Designing digital resilience in the agentic AI era

Although global investment in AI is projected to reach $1.5 trillion in 2025, less than half of business leaders Confident in their organization's ability to maintain service continuity, security, and cost control during unexpected events. This uncertainty, coupled with the enormous complexity associated with autonomous decision-making and interaction of AI agents with critical infrastructure, requires a rethink of digital resilience.

Organizations are turning to the concept of a data fabric—an integrated architecture that connects and manages information across all business layers. By breaking down silos and providing real-time access to data across the enterprise, a data fabric can empower both human teams and agent-based AI systems to identify risks, prevent problems before they occur, recover quickly when they occur, and support operations.

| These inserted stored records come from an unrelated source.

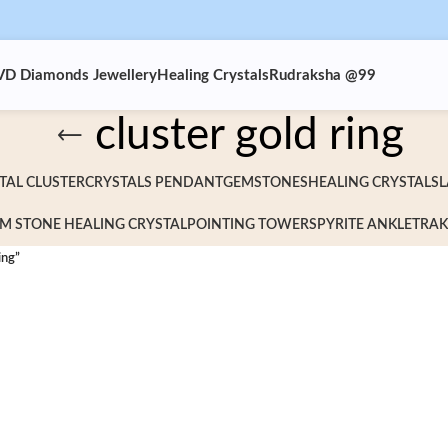
VD Diamonds Jewellery
Healing Crystals
Rudraksha @99
cluster gold ring
TAL CLUSTER
CRYSTALS PENDANT
GEMSTONES
HEALING CRYSTALS
L
M STONE HEALING CRYSTAL
POINTING TOWERS
PYRITE ANKLET
RAK
ing”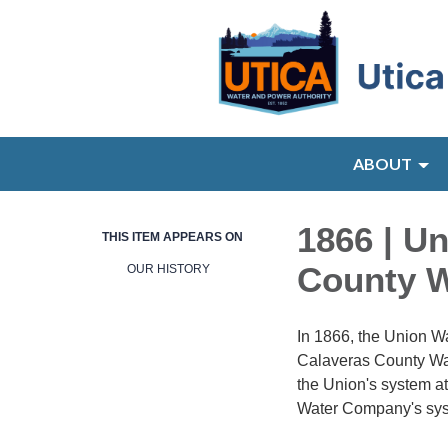
ABOUT
1866 | U
THIS ITEM APPEARS ON
County 
OUR HISTORY
In 1866, the Union W
Calaveras County Wat
the Union's system a
Water Company's sys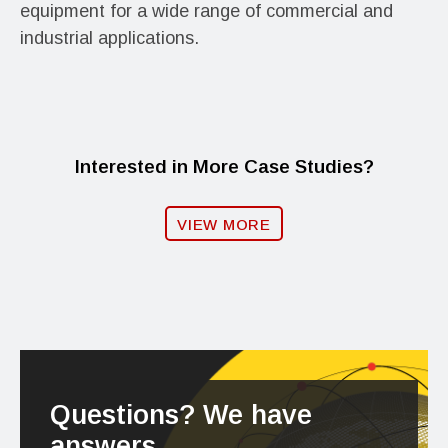
equipment for a wide range of commercial and
industrial applications.
Interested in More Case Studies?
VIEW MORE
Questions? We have
answers.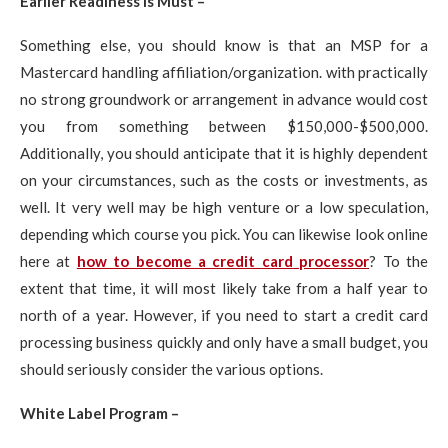
Earlier Readiness is Must –
Something else, you should know is that an MSP for a
Mastercard handling affiliation/organization. with practically
no strong groundwork or arrangement in advance would cost
you from something between $150,000-$500,000.
Additionally, you should anticipate that it is highly dependent
on your circumstances, such as the costs or investments, as
well. It very well may be high venture or a low speculation,
depending which course you pick. You can likewise look online
here at
how to become a credit card processor
? To the
extent that time, it will most likely take from a half year to
north of a year. However, if you need to start a credit card
processing business quickly and only have a small budget, you
should seriously consider the various options.
White Label Program –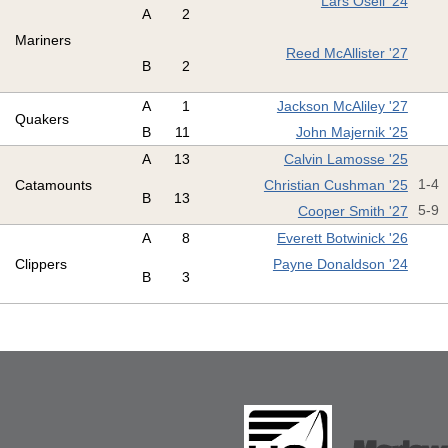
Lars Osell '24
A
2
Mariners
Reed McAllister '27
B
2
A
1
Jackson McAliley '27
Quakers
B
11
John Majernik '25
A
13
Calvin Lamosse '25
Catamounts
Christian Cushman '25
1-4
B
13
Cooper Smith '27
5-9
A
8
Everett Botwinick '26
Clippers
Payne Donaldson '24
B
3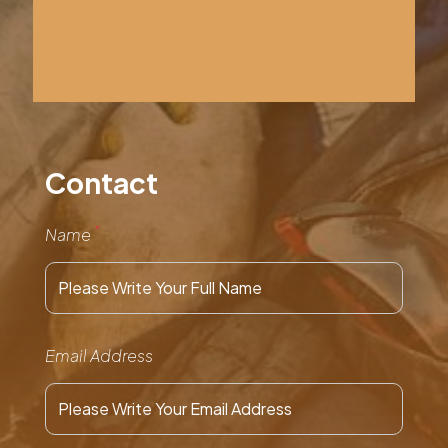
Contact
*
Name
Email Address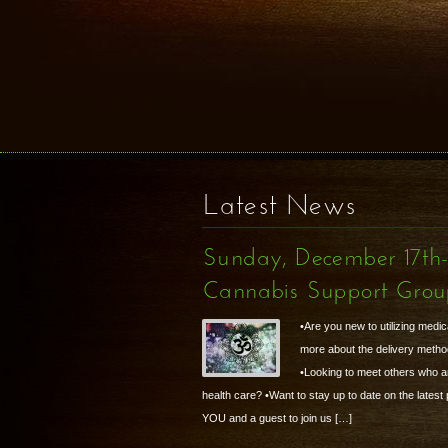
Latest News
Sunday, December 17th
Cannabis Support Gro
•Are you new to utilizing medic
more about the delivery metho
•Looking to meet others who are
health care? •Want to stay up to date on the latest
YOU and a guest to join us […]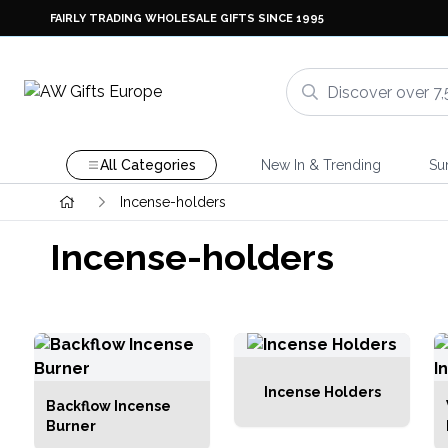
FAIRLY TRADING WHOLESALE GIFTS SINCE 1995
All Categories
New In & Trending
Su
Incense-holders
Incense-holders
Incense Holders
Backflow Incense
Burner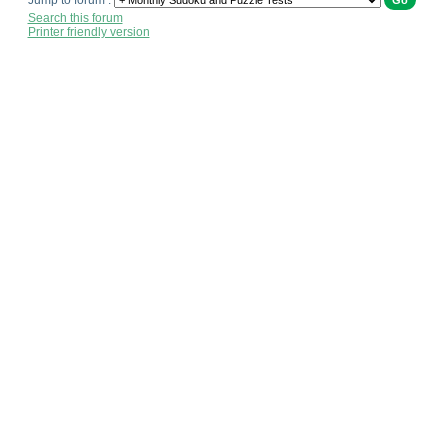
Jump to forum :
Search this forum
Printer friendly version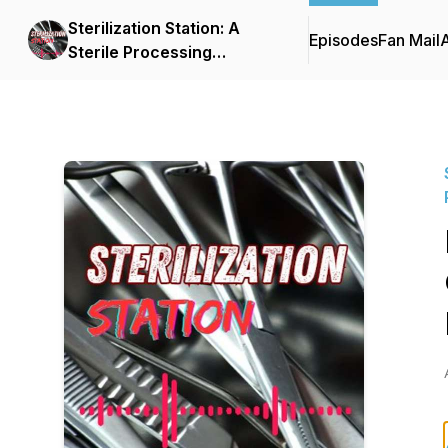
Sterilization Station: A
Episodes
Fan Mail
Sterile Processing
Empowerment Podcast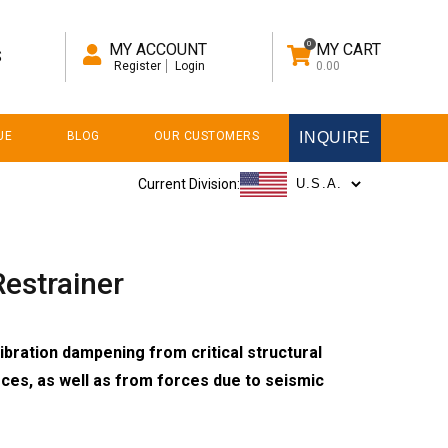
0
MY ACCOUNT
MY CART
S
Register
Login
0.00
UE
BLOG
OUR CUSTOMERS
INQUIRE
Current Division:
estrainer
ibration dampening from critical structural
orces, as well as from forces due to seismic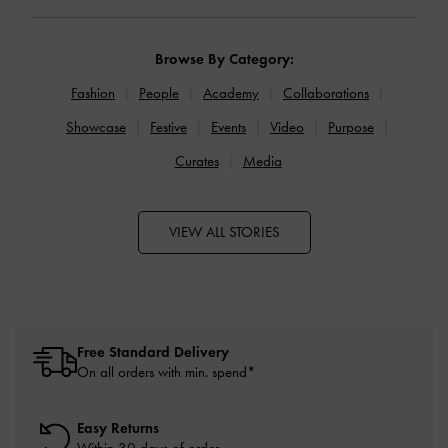
Browse By Category:
Fashion
People
Academy
Collaborations
Showcase
Festive
Events
Video
Purpose
Curates
Media
VIEW ALL STORIES
Free Standard Delivery
On all orders with min. spend*
Easy Returns
Within 30 days of order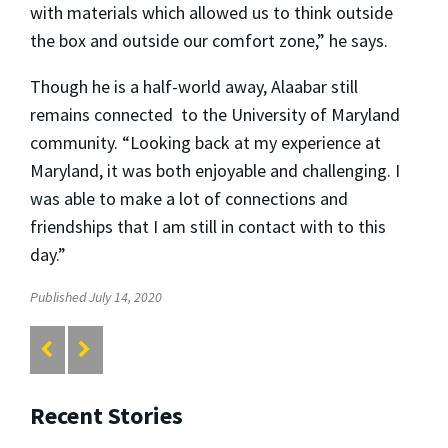
with materials which allowed us to think outside
the box and outside our comfort zone,” he says.
Though he is a half-world away, Alaabar still
remains connected to the University of Maryland
community. “Looking back at my experience at
Maryland, it was both enjoyable and challenging. I
was able to make a lot of connections and
friendships that I am still in contact with to this
day.”
Published July 14, 2020
Recent Stories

Machine Data: The Cornerstone of Agent-Based AI and Digital Resilience

Earlier AI models relied heavily on human-generated data such as text, audio, and video, but agent-based AI requires a deep understanding of an organization's machine data: logs, metrics, and other telemetry generated by devices, servers, systems, and applications.

To use agent-based AI to improve digital resilience, it must have seamless, real-time access to this data stream. Without end-to-end machine data integration, organizations risk limiting AI capabilities, missing critical anomalies, or introducing errors. As Kamal Khati, senior vice president and general manager of Splunk, a Cisco company, points out, agent-based AI systems rely on machine data to understand context, model outcomes, and continuously adapt. This makes machine data control a cornerstone of digital resilience.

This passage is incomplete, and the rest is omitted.